Only the lines in the entries below from the line with "176% Capacity During Peak Hours" to the line with "Phantom Centenary Private Collection", both included, belong in the answer, transcribed exactly and without pictures.

Stored data entries:
---+---

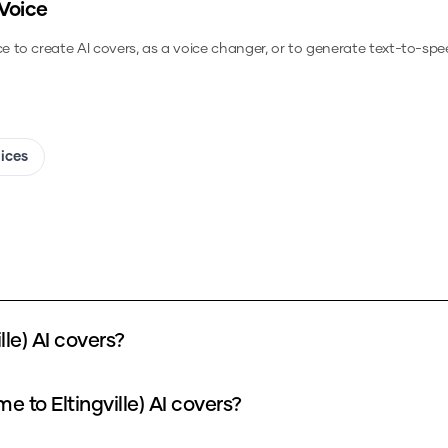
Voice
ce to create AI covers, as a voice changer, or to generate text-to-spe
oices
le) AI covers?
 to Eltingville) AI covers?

---+---

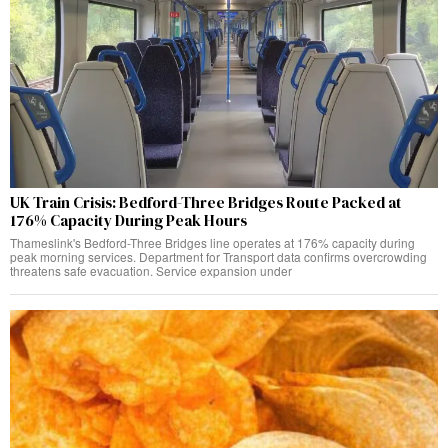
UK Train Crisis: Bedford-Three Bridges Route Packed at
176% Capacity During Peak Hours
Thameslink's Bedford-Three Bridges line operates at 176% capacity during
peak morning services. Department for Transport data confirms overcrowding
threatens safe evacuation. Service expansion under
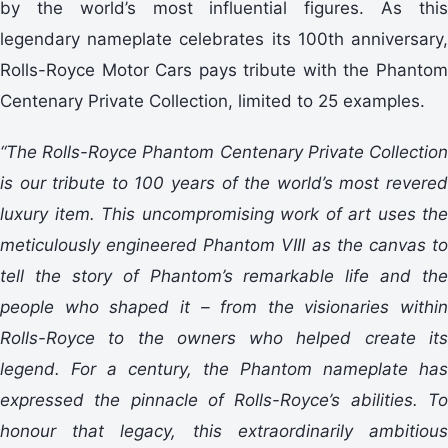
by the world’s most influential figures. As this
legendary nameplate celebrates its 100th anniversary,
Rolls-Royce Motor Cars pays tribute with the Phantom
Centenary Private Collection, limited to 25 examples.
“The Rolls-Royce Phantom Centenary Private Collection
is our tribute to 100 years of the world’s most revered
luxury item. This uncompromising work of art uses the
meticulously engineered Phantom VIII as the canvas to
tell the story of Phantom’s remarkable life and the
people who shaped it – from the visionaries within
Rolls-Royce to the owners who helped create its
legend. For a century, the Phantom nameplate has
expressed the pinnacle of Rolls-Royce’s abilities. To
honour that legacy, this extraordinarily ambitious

---+---

*EXERCISE RESPONSE*.
176% Capacity During Peak Hours
Thameslink's Bedford-Three Bridges line operates at 176% capacity during
peak morning services. Department for Transport data confirms overcrowding
threatens safe evacuation. Service expansion under
by the world’s most influential figures. As this
legendary nameplate celebrates its 100th anniversary,
Rolls-Royce Motor Cars pays tribute with the Phantom
Centenary Private Collection, limited to 25 examples.
“The Rolls-Royce Phantom Centenary Private Collection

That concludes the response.